The Tour de France Through the Years
"We’re riding the same exact course,” McCormac says. “After we finish riding, we can watch 40 minutes of riders passing through, and everybody is suffering in the same way we did.”
While many riders and spectators regard the climb as the toughest part of the course, 66-year-old Nancy Cattabiani believes that the descent is where the gap between amateur and professional riders is most apparent. During her time on two of Reilly Cycling Tour’s trips, Cattabiani remembers the cautions from McCormac and the other guides about the perilous the steep downward climbs.

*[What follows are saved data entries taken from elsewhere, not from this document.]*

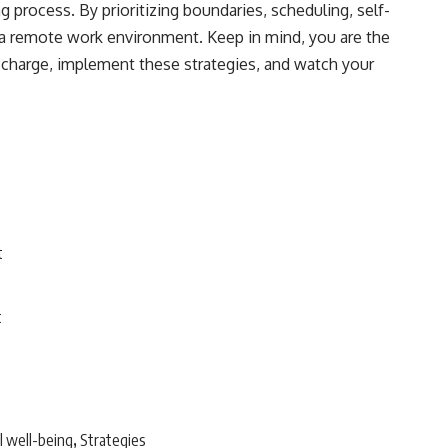
process. By prioritizing boundaries, scheduling, self-
n a remote work environment. Keep in mind, you are the
 charge, implement these strategies, and watch your
t
t
 well-being
Strategies
,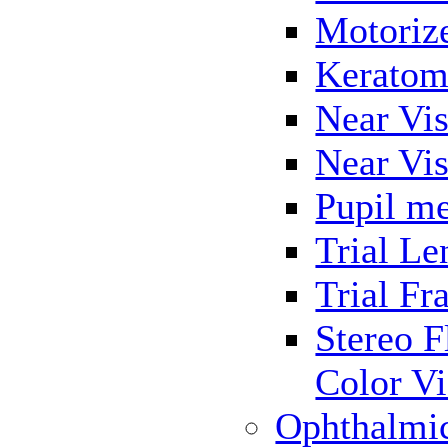
Motoriz
Keratom
Near Vis
Near Vis
Pupil me
Trial Le
Trial Fr
Stereo F
Color Vi
Ophthalmi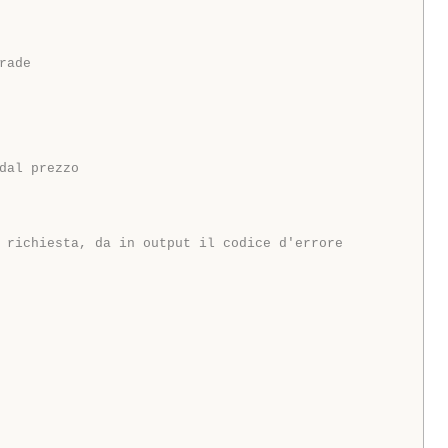
rade
dal prezzo
 richiesta, da in output il codice d'errore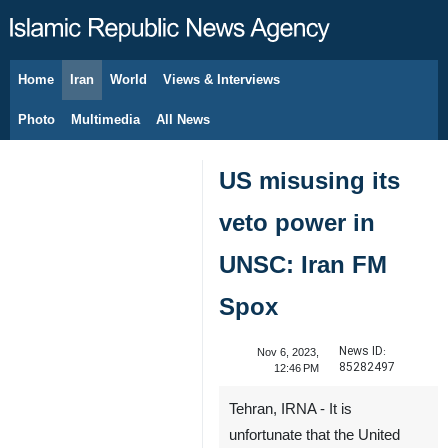
Home
Iran
World
Views & Interviews
August 10, 2026
Photo
Multimedia
All News
US misusing its
veto power in
UNSC: Iran FM
Spox
News ID:
Nov 6, 2023,
85282497
12:46 PM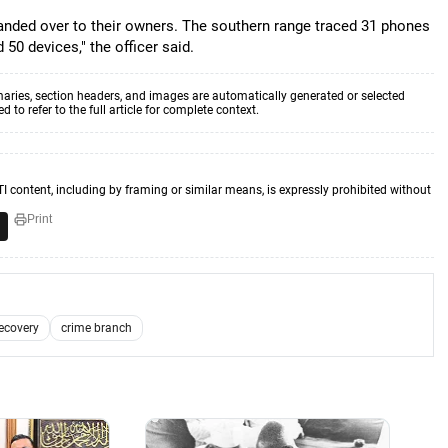
anded over to their owners. The southern range traced 31 phones
50 devices," the officer said.
aries, section headers, and images are automatically generated or selected
to refer to the full article for complete context.
TI content, including by framing or similar means, is expressly prohibited without
Print
ecovery
crime branch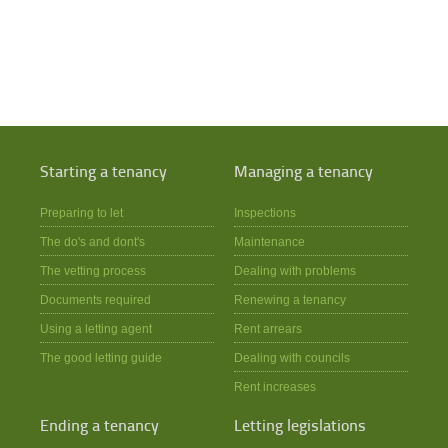
Starting a tenancy
Managing a tenancy
Preparing to let
Inspections
The do's and dont's
Maintenance
The vetting process
Dealing with problems
Documents required
Renewing a tenancy
Using a letting agent
Rent arrears
The good letting guide
Dealing with councils
Rent increases
Ending a tenancy
Letting legislations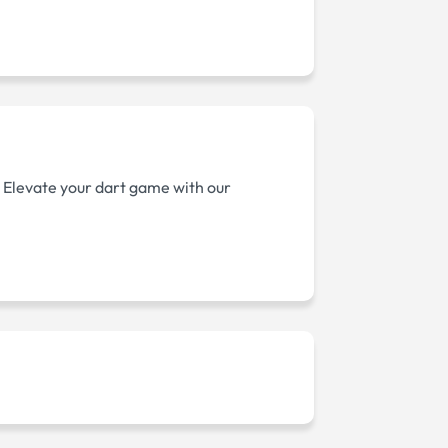
. Elevate your dart game with our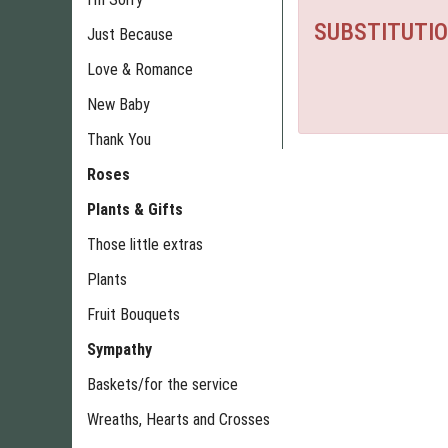
SUBSTITUTIO
Just Because
Love & Romance
New Baby
Thank You
Roses
Plants & Gifts
Those little extras
Plants
Fruit Bouquets
Sympathy
Baskets/for the service
Wreaths, Hearts and Crosses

“They warned us and said ‘We don’t have a rubber band on you if you go over,” she says. “You can’t understand how dangerous the descent down the mountains is until you are there. These guys go down at 40 mph—to me, that’s when you realize the difference in talent.”
McCormac says it’s a big leap of faith to go on the Tour de France trip because it’s not only a physical challenge but also an emotional experience. After his group finishes its ride and watches the best cyclists race on the greatest bike course in the world, he says there are always a lot of teary eyes. Widder remembers the feeling.
“We aren’t going to get into Yankee Stadium or Wimbledon, but we can be on the same climbs as the tour riders which is just amazing,” Widder says. “We have the dreams and they make it possible.”